Exercise
Apart from the images, the records below need to be copied exactly.

Material for this exercise
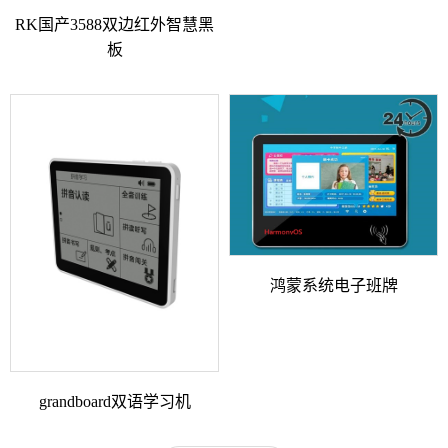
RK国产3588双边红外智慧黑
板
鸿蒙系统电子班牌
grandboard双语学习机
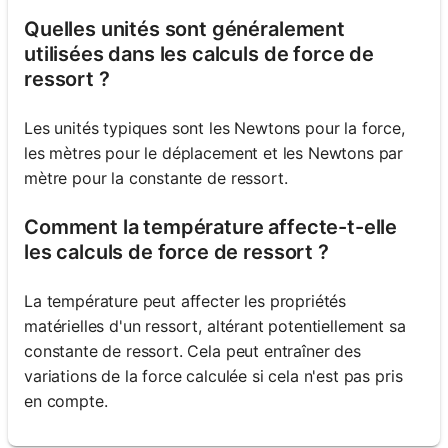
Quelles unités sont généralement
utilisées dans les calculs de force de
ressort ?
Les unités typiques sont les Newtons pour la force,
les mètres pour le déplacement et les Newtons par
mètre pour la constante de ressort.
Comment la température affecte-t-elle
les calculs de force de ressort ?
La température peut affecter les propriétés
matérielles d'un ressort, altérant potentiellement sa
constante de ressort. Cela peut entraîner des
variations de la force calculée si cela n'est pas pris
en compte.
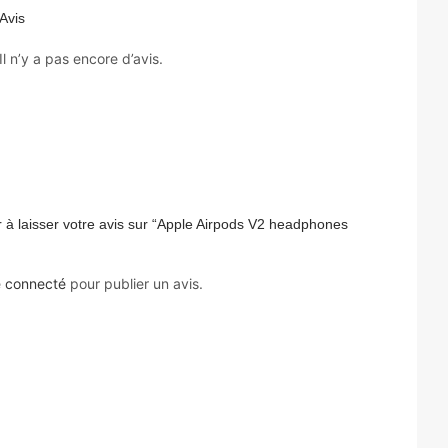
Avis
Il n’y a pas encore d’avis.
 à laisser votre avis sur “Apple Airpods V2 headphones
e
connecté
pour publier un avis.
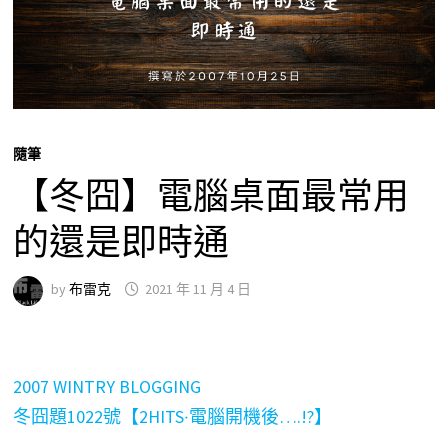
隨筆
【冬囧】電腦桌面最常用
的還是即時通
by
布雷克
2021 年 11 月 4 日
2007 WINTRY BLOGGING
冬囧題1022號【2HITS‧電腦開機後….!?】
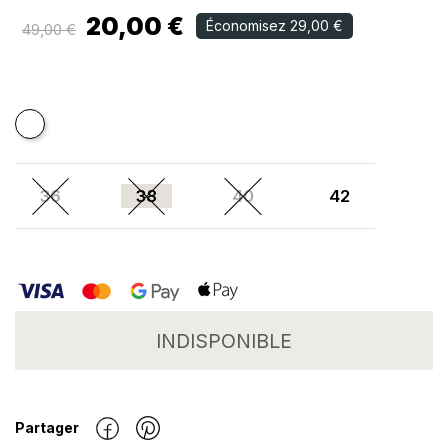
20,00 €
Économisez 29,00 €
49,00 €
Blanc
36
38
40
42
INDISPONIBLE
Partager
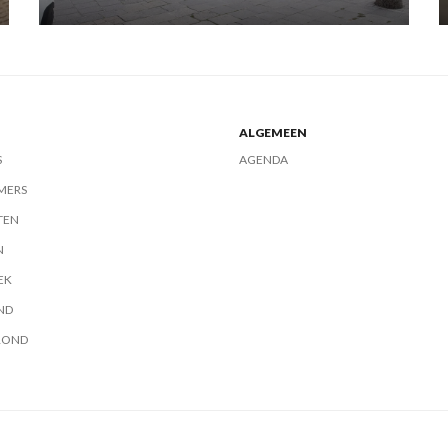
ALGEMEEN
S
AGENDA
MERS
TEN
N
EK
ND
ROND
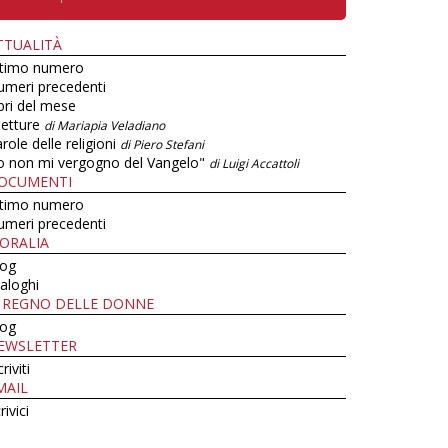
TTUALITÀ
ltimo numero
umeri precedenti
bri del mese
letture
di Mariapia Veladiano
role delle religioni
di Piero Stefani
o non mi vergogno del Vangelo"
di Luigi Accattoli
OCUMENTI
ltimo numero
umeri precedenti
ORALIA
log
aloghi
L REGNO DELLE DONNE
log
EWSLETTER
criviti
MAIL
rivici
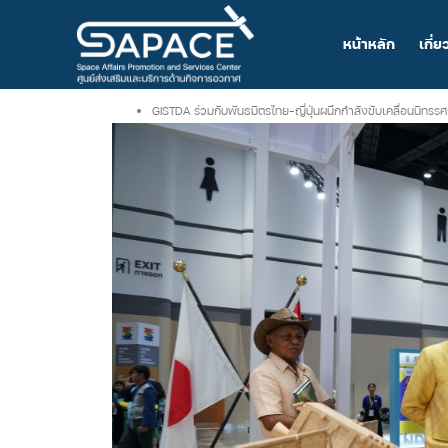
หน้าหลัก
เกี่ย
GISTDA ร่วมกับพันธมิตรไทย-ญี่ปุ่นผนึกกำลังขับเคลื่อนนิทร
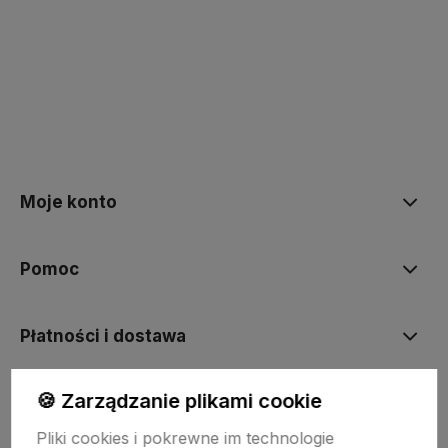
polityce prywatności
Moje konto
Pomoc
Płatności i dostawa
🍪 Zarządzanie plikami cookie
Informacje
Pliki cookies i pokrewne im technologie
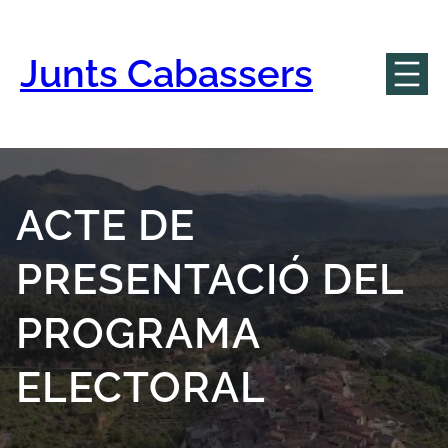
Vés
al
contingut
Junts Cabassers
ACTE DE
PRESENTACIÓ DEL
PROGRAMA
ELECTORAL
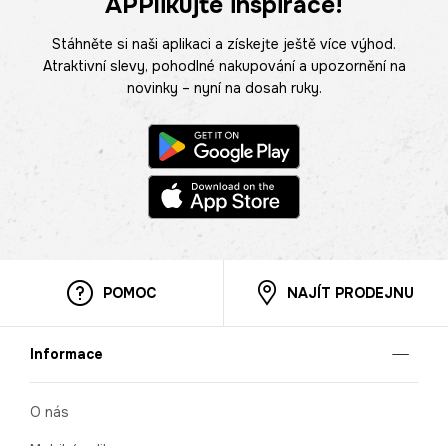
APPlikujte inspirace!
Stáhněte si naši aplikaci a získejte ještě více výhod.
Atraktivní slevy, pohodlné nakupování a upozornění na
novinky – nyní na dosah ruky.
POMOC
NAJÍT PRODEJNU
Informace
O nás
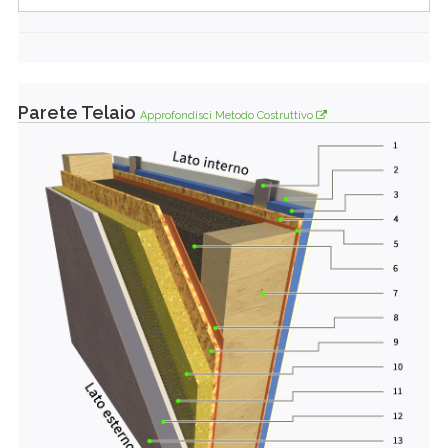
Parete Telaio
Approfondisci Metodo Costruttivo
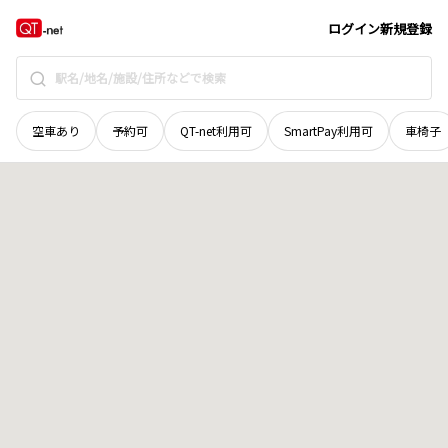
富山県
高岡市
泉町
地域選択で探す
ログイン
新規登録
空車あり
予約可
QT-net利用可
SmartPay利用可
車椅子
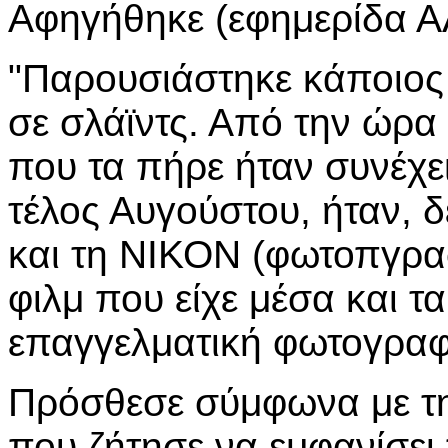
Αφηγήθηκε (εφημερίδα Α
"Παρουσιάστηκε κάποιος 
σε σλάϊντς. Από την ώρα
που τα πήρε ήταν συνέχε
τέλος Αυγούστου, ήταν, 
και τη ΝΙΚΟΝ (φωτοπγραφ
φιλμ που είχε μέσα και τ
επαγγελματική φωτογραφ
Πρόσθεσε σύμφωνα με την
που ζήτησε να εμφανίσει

Result below
RK国产3588双边红外智慧黑
板
鸿蒙系统电子班牌
grandboard双语学习机
Quelles unités sont généralement
utilisées dans les calculs de force de
ressort ?
Les unités typiques sont les Newtons pour la force,
les mètres pour le déplacement et les Newtons par
mètre pour la constante de ressort.
Comment la température affecte-t-elle
les calculs de force de ressort ?
La température peut affecter les propriétés
matérielles d'un ressort, altérant potentiellement sa
constante de ressort. Cela peut entraîner des
variations de la force calculée si cela n'est pas pris
en compte.
Avis
Il n’y a pas encore d’avis.
 à laisser votre avis sur “Apple Airpods V2 headphones
e
connecté
pour publier un avis.
隨筆
【冬囧】電腦桌面最常用
的還是即時通
by
布雷克
2021 年 11 月 4 日
2007 WINTRY BLOGGING
冬囧題1022號【2HITS‧電腦開機後….!?】
20,00 €
Économisez 29,00 €
49,00 €
Blanc
36
38
40
42
INDISPONIBLE
Partager
ALGEMEEN
S
AGENDA
MERS
TEN
N
EK
ND
ROND
TTUALITÀ
ltimo numero
umeri precedenti
bri del mese
letture
di Mariapia Veladiano
role delle religioni
di Piero Stefani
o non mi vergogno del Vangelo"
di Luigi Accattoli
OCUMENTI
ltimo numero
umeri precedenti
ORALIA
log
aloghi
L REGNO DELLE DONNE
log
EWSLETTER
criviti
MAIL
rivici
หน้าหลัก
เกี่ย
GISTDA ร่วมกับพันธมิตรไทย-ญี่ปุ่นผนึกกำลังขับเคลื่อนนิทร
polityce prywatności
Moje konto
Pomoc
Płatności i dostawa
🍪 Zarządzanie plikami cookie
Informacje
Pliki cookies i pokrewne im technologie
Vés
al
contingut
Junts Cabassers
ACTE DE
PRESENTACIÓ DEL
PROGRAMA
ELECTORAL
APPlikujte inspirace!
Stáhněte si naši aplikaci a získejte ještě více výhod.
Atraktivní slevy, pohodlné nakupování a upozornění na
novinky – nyní na dosah ruky.
POMOC
NAJÍT PRODEJNU
Informace
O nás
Parete Telaio
Approfondisci Metodo Costruttivo
富山県
高岡市
泉町
地域選択で探す
ログイン
新規登録
空車あり
予約可
QT-net利用可
SmartPay利用可
車椅子
Αφηγήθηκε (εφημερίδα Α
"Παρουσιάστηκε κάποιος 
σε σλάϊντς. Από την ώρα
που τα πήρε ήταν συνέχε
τέλος Αυγούστου, ήταν, 
και τη ΝΙΚΟΝ (φωτοπγραφ
φιλμ που είχε μέσα και τ
επαγγελματική φωτογραφ
Πρόσθεσε σύμφωνα με την
που ζήτησε να εμφανίσει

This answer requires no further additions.